# Tortoise needed for First grade class



## Jessy11 (Sep 23, 2016)

Hello me and Mr.Guzman the first grade teacher are looking for a tortoise for the classroom, we can only have a tortoise to reside in the classroom,is a policy from Milwaukee Public Schools,our kids are excited and eager to have a pet in the class room this year, Thank you for your consideration- Jessie


----------



## JoesMum (Sep 23, 2016)

Hello

It's good that your students are excited, but tortoises are not good classroom pets. 

They really struggle with the noise and attention. 

A tortoise, even the smallest species, needs a minimum of 4' x 8' enclosure space. They have very precise temperature and humidity needs. They also don't travel well, so weekends and vacations are an issue. 

I recommend a rethink 

If you want to learn more, please read our Beginner Mistakes thread
http://www.tortoiseforum.org/threads/beginner-mistakes.45180/


----------



## Yvonne G (Sep 23, 2016)

Hi Jessy, and welcome to the Forum!

An indoor tortoise, being a cold-blooded animal, depends upon an external light/heat source to stay warm.

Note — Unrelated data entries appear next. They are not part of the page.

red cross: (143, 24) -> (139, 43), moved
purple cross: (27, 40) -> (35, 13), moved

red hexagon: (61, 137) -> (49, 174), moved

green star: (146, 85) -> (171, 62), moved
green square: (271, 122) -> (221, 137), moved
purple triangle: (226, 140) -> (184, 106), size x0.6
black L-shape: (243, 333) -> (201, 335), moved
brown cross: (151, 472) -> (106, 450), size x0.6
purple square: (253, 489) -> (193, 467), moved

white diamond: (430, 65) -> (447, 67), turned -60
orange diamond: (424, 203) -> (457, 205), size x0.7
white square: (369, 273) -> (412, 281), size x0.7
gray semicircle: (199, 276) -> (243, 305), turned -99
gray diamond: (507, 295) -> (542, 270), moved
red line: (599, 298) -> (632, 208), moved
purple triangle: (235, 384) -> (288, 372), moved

When his inner core temperature drops down to what a class room's room temperature gets to over the week-end or after hours when the lights are turned off, he can't digest his food and it's not healthy for him. He slows down and eventually gets sick.

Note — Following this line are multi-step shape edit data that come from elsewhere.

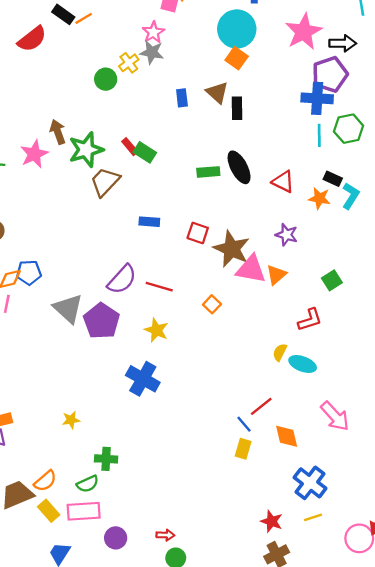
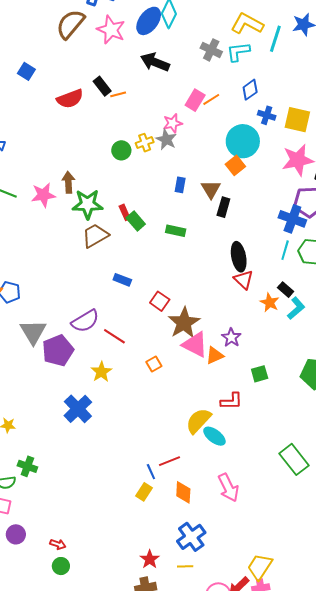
black ellipse: (239, 167) -> (239, 257), moved
green rectangle: (208, 172) -> (176, 231), moved
purple star: (287, 235) -> (231, 338), moved
yellow semicircle: (280, 352) -> (198, 421), size x1.8

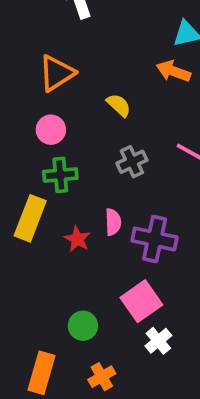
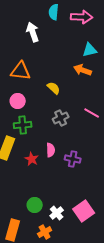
orange triangle: (57, 73) -> (21, 71), turned 40
purple cross: (155, 239) -> (73, 159), size x0.7
pink square: (141, 301) -> (84, 211), moved
white cross: (158, 341) -> (57, 213), moved

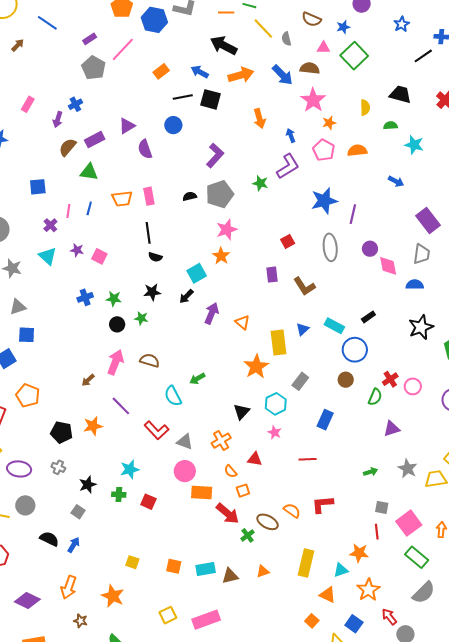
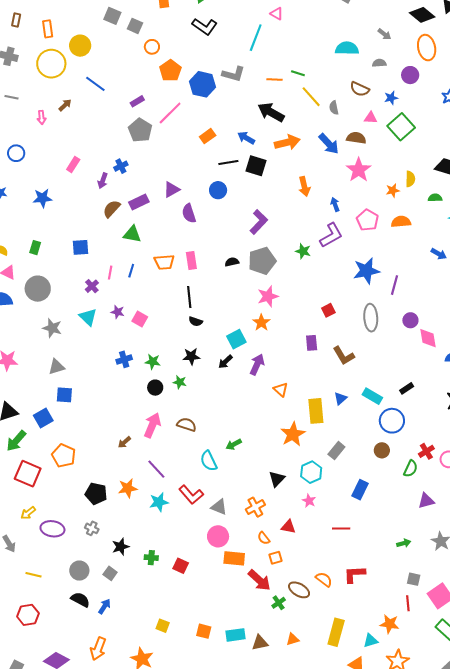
orange star: (329, 123) -> (393, 190), moved
purple arrow: (212, 313) -> (257, 364), moved
cyan star: (130, 469) -> (159, 502), moved
gray circle: (25, 505) -> (79, 571), moved

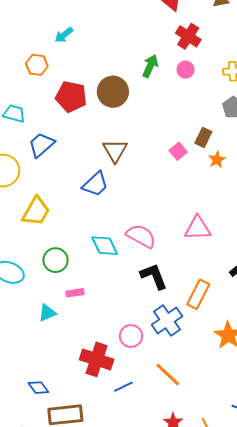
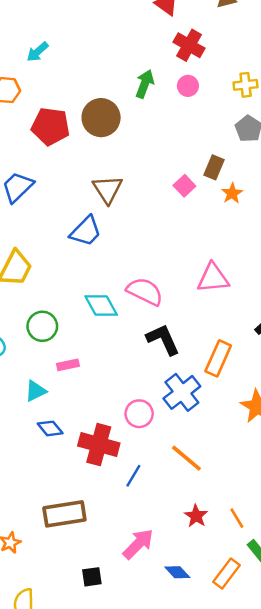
blue line: (123, 387) -> (133, 476), turned -30
blue diamond: (38, 388) -> (50, 428), moved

I'm not a big fan of keeping a tortoise or turtle in a class room.


----------



## ZEROPILOT (Sep 23, 2016)

How about something more social and warm blooded?
A rat or a hamster? 
Maybe if you want a reptile...A small docile snake. A milk snake or a common scarlet king snake can be very colorful and live under a reptile light.
They can live in smaller areas and don't mind human interaction.


----------



## ShellyTheTortoise71 (Sep 23, 2016)

Tortoises are not a good option for classrooms. They do not like noise, excessive handling, or small enclosures. If possible, we always try to provide and outdoor enclosure that is at least 7 feet by 7 feet. And that is the bare minimum for a tortoise. They are also very expensive to upkeep. Please consider a different animal, that will be healthy in a classroom.


----------



## mctlong (Sep 23, 2016)

I love the idea of introducing kids to tortoises early, but am inclined to agree with the above. Keeping torts inside a classroom gets complicated and costly due to the humidity, temps, and UV requirements. You'd need to bring it home on weekends and be prepared to bring it with you when you retire since their lifespan is counted in decades. 

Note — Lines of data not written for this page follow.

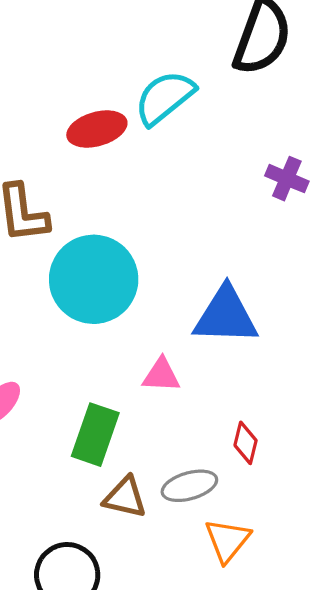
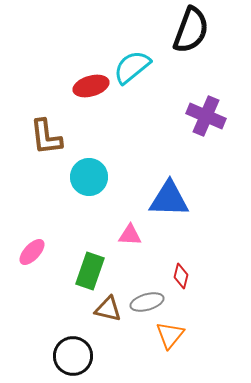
purple cross: (287, 179) -> (206, 116), size x1.5
cyan circle: (94, 279) -> (89, 177), size x0.7

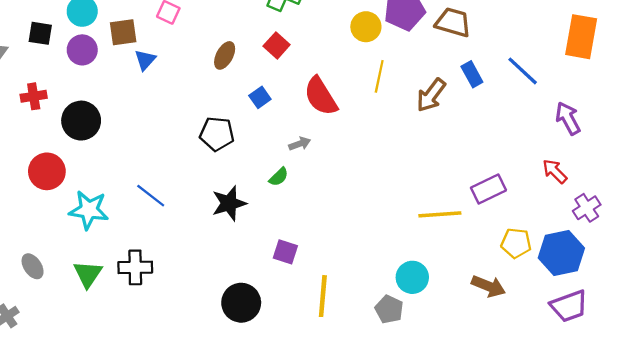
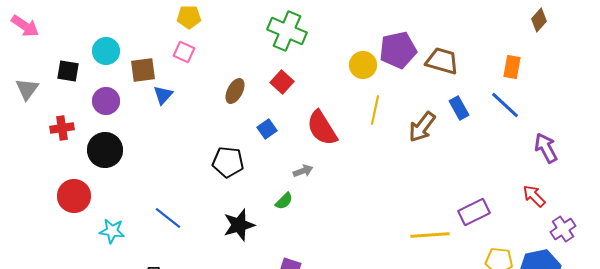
orange rectangle: (581, 37) -> (512, 67), moved, size x0.6
purple circle: (82, 50) -> (106, 101), moved
cyan star: (89, 210) -> (112, 231), size x0.7

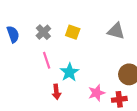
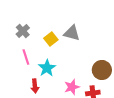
gray triangle: (116, 31) -> (72, 33), moved
yellow square: (73, 32) -> (51, 39), moved, turned 32

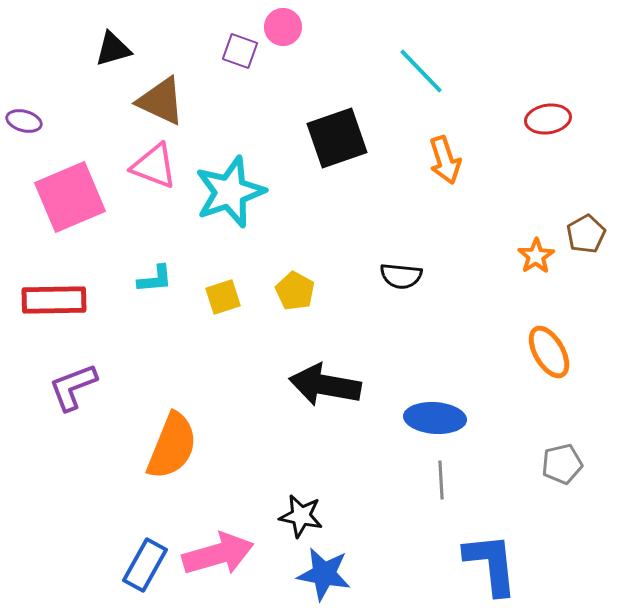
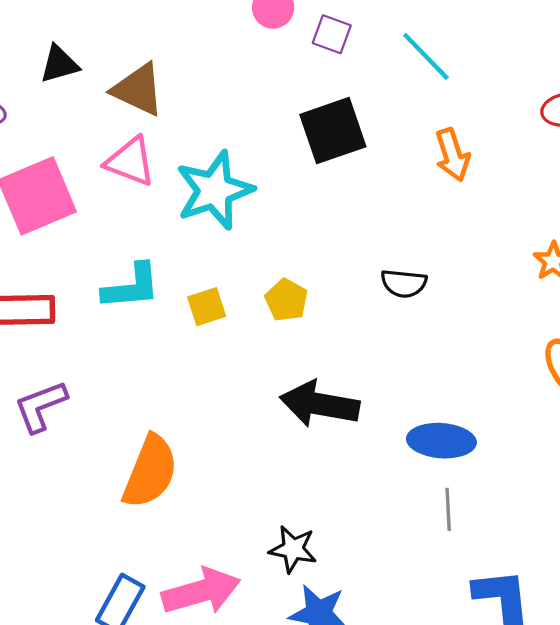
black triangle: (113, 49) -> (59, 64), moved
purple square: (240, 51) -> (332, 34), moved
cyan L-shape: (155, 279) -> (131, 287), size x1.5

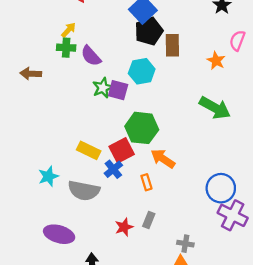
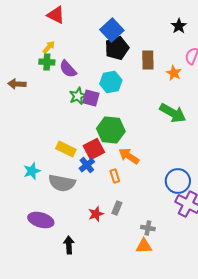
brown rectangle: (172, 45) -> (148, 60), moved

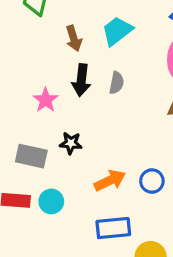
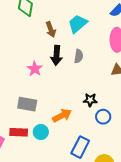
black star: (71, 143) -> (90, 100), moved
orange arrow: (110, 180) -> (62, 116), moved
blue rectangle: (113, 228) -> (80, 147), turned -55

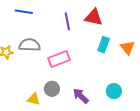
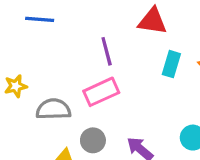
purple line: (67, 21) -> (107, 51), moved
gray semicircle: (30, 45) -> (53, 109), moved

What if you got a pet tortoise for your home and just brought it into the classroom occasionally for short visits with the kids?


----------



## Lyn W (Sep 23, 2016)

I don't know about the US, but in my UK school we would not be allowed to leave the necessary heat lamps on overnight as it would be a fire hazard, and the same would apply for unattended uvb lamps during the days on weekends.
I have taken my tort into school once for a couple for hours when we were studying reptiles for our Classification topic. He was a bit stressed by it, pooped all over his travelling box, and I won't do it again.


----------



## Mel1234 (Oct 19, 2016)

We're seeking a caring, lifelong home for our African spurred tortoise. He's about 16/17 years old (big!) from Minneapolis, Minnesota. He has a good life with us, with full access to our large, fenced-in yard during the warmer months and a double-decker cage in a first-grade classroom during the year. However, he's getting too big and distracting for the classroom (maybe you have room for a larger cage at your school than we do?) and we don't have room for him in our house. He's healthy and funny, too.


----------



## Mel1234 (Oct 19, 2016)

P.S. I recommend getting one of those small tortoises that don't grow large for your first-grade classroom. However, if you do need a large one, Torty is accustomed to living in a first-grade classroom during the school year and he's well loved. He would need to be in a large, fenced-in yard during the warmer months, though. He loves to explore (and he's super smart — always trying to escape — too).


----------



## Yvonne G (Oct 19, 2016)

Mel1234 said:


> We're seeking a caring, lifelong home for our African spurred tortoise. He's about 16/17 years old (big!) from Minneapolis, Minnesota. He has a good life with us, with full access to our large, fenced-in yard during the warmer months and a double-decker cage in a first-grade classroom during the year. However, he's getting too big and distracting for the classroom (maybe you have room for a larger cage at your school than we do?) and we don't have room for him in our house. He's healthy and funny, too.
> View attachment 189842
> View attachment 189843



I really don't recommend putting a large tortoise like this in a classroom situation. This tortoise needs to be outside all the time.


----------



## ZEROPILOT (Oct 19, 2016)

Ask a lot of questions to any possible interested parties.
Ask to see their tortoise yards, etc. Ask questions that will expose experience levels, etc.
Sadly, not every person is looking to keep a tortoise forever or is even able to.
A Sulcata is a very sought after animal. I'm sure you'll find plenty of interested folks.
(The O.P. hasn't been back since she posted this)


----------



## Mel1234 (Oct 19, 2016)

Yvonne G said:


> I really don't recommend putting a large tortoise like this in a classroom situation. This tortoise needs to be outside all the time.


Thanks for the tip!


----------



## Mel1234 (Oct 19, 2016)

ZEROPILOT said:


> Ask a lot of questions to any possible interested parties.
> Ask to see their tortoise yards, etc. Ask questions that will expose experience levels, etc.
> Sadly, not every person is looking to keep a tortoise forever or is even able to.
> A Sulcata is a very sought after animal. I'm sure you'll find plenty of interested folks.
> (The O.P. hasn't been back since she posted this)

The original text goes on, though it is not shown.